------ INPUT DATA

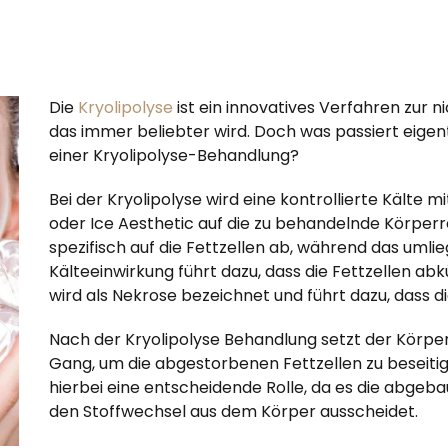
Die
Kryolipolyse
ist ein innovatives Verfahren zur n
das immer beliebter wird. Doch was passiert eigen
einer Kryolipolyse-Behandlung?
Bei der Kryolipolyse wird eine kontrollierte Kälte
oder Ice Aesthetic auf die zu behandelnde Körperre
spezifisch auf die Fettzellen ab, während das uml
Kälteeinwirkung führt dazu, dass die Fettzellen abkü
wird als Nekrose bezeichnet und führt dazu, dass d
Nach der Kryolipolyse Behandlung setzt der Körper
Gang, um die abgestorbenen Fettzellen zu beseiti
hierbei eine entscheidende Rolle, da es die abgeb
den Stoffwechsel aus dem Körper ausscheidet.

------------

THE PROBLEM: Pictures stay out, but everything else in the records must be output exactly.

FINAL ANSWER:
Die
Kryolipolyse
ist ein innovatives Verfahren zur n
das immer beliebter wird. Doch was passiert eigen
einer Kryolipolyse-Behandlung?
Bei der Kryolipolyse wird eine kontrollierte Kälte
oder Ice Aesthetic auf die zu behandelnde Körperre
spezifisch auf die Fettzellen ab, während das uml
Kälteeinwirkung führt dazu, dass die Fettzellen abkü
wird als Nekrose bezeichnet und führt dazu, dass d
Nach der Kryolipolyse Behandlung setzt der Körper
Gang, um die abgestorbenen Fettzellen zu beseiti
hierbei eine entscheidende Rolle, da es die abgeb
den Stoffwechsel aus dem Körper ausscheidet.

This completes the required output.